How to Vet Base AI Agent Protocols Before Demo Traffic Looks Like Ad

Explore Hub: AI Agents

how to vet Base AI agent protocols is a discovery problem, not a hype problem. Radar research should identify whether a protocol has durable demand, a defensible category role, and enough on-chain evidence to deserve deeper watchlist attention before social momentum turns noisy.

Quick Discovery Answer

Vet Base AI agent protocols by separating demo clicks from repeated task execution, then checking wallet safety, auditability, and whether users return without campaign prompts.

Core Comparison Criteria

A real agent workflow should complete a task users would otherwise do manually.
Permission design should limit damage if the agent behaves incorrectly.
Logs and receipts should make execution review possible.
Growth should include repeat users, not only first-time demo wallets.

Useful comparison references for this guide include Glorb, but the framework is designed to work even before a category has one obvious leader.

What To Verify On-Chain

Compare new wallets with returning wallets and completed tasks. If usage resets after each campaign, the protocol may have attention but not adoption.

Early discovery is strongest when it combines product context with observable behavior. Wallet growth, repeat users, fee routes, contract upgrades, and partner dependencies all matter more than one high TVL snapshot. The question is whether users would still return if incentives slowed down.

Red Flags

Task success is described qualitatively without on-chain or product-level evidence.
The same wallets cycle through incentives without deeper permissions or workflows.
The protocol cannot explain how users recover from agent mistakes.

Decision Loop

Shortlist protocols that make safety and repetition visible. Keep speculative agents on monitor until the same users trust them with increasingly useful tasks.

A useful Radar note ends with a classification: monitor only, shortlist for weekly review, or reject until the protocol publishes clearer data. That classification should change only when a new contract, integration, user cohort, or risk disclosure changes the evidence.

Follow-Up Diligence

Recheck permission scopes, revoke flows, task logs, and repeat-user cohorts after each major product update.

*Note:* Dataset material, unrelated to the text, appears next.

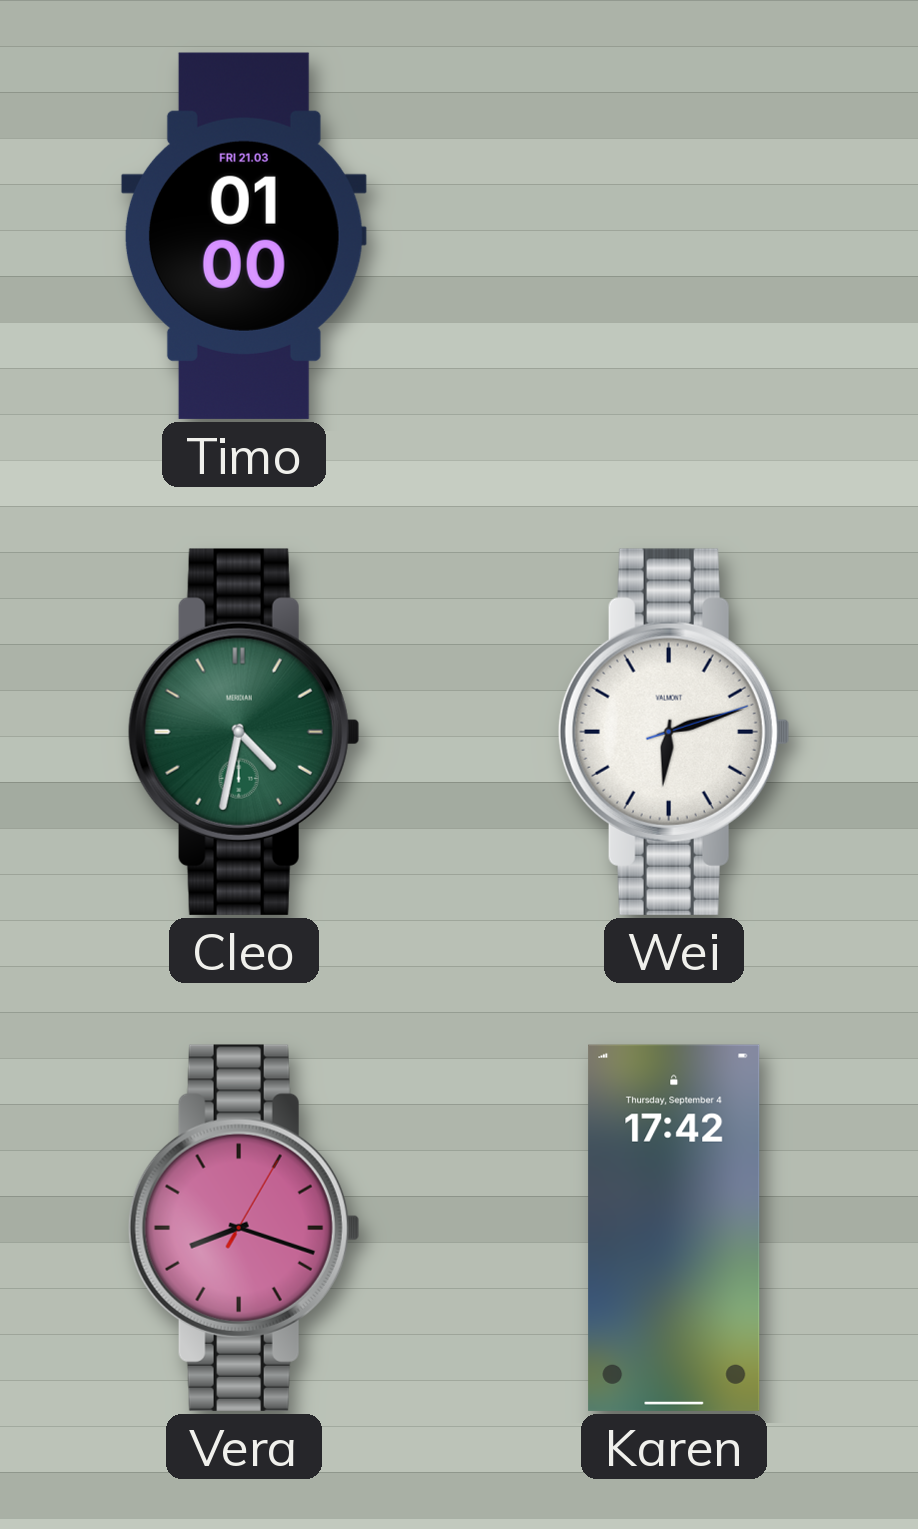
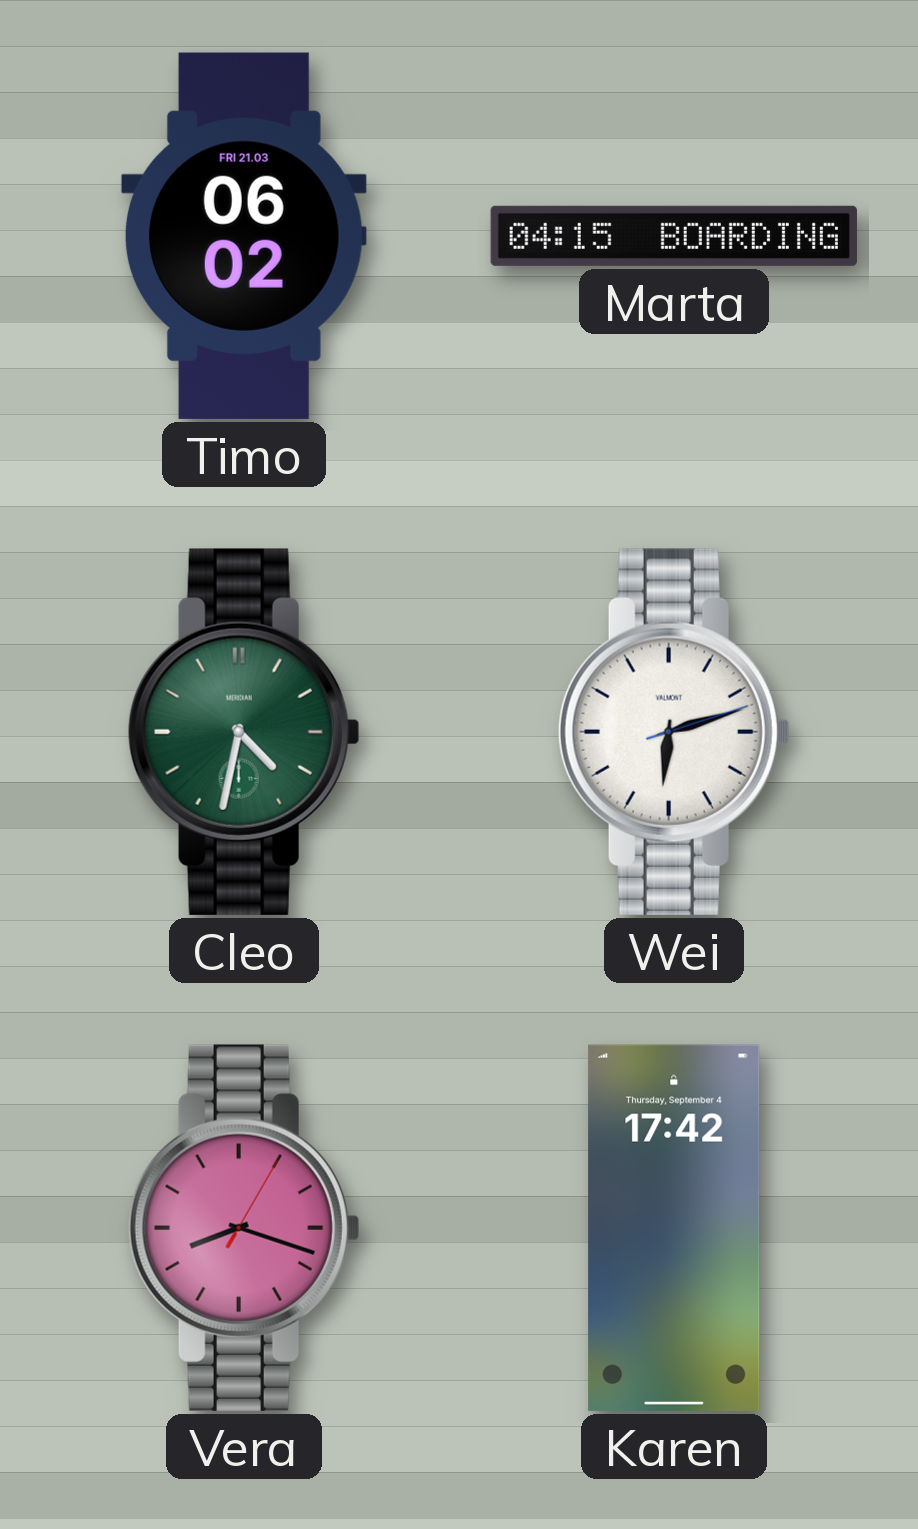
Timo: 01:00 -> 06:02
Marta: none -> 04:15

Keep the research trail simple: category, chain, protocol role, trigger for attention, biggest risk, and the next metric that would prove adoption. This makes it easier to compare protocols across ecosystems without letting the loudest launch dominate the board.

Simple Scoring Model

Use a five-part score before moving a protocol from watchlist to shortlist. Give one point each for clear user demand, transparent contracts or permissions, repeat activity, credible distribution, and visible risk disclosure. A protocol with three points can stay on the watchlist. Four points deserves recurring review. Five points earns deeper category comparison. Anything below three should wait until the evidence improves.

The score is not meant to predict token performance. It is meant to prevent research from being captured by launch noise. A protocol can have strong branding and still fail the repeat-activity test. Another can have modest attention but excellent usage quality. Radar coverage should reward the second case when the evidence is cleaner.

Cluster Context

Compare each protocol with the rest of its cluster before making a conclusion. Payments protocols should be judged by payment cadence and settlement fit. DePIN protocols should be judged by real service demand. Risk curators should be judged by mandate discipline. AI agents should be judged by safe repeat execution. The category defines the evidence that matters.

When the evidence is mixed, keep the note conservative. Discovery research is strongest when it says exactly what is known, what is missing, and what would change the view. That makes future updates easier and prevents a weak launch from becoming permanent coverage just because it was early.

Research Cadence

Set a review date instead of leaving the protocol in an undefined watch state. Early-stage protocols can be checked weekly when launches, integrations, or funding events are active. More mature categories can be checked monthly unless a contract upgrade, incident, or partner rollout changes the evidence. The cadence keeps discovery work from becoming a pile of stale bookmarks.

Each review should answer one concrete question: did usage repeat, did risk fall, did distribution improve, or did the protocol drift away from its claimed category? If none of those changed, the classification should stay the same.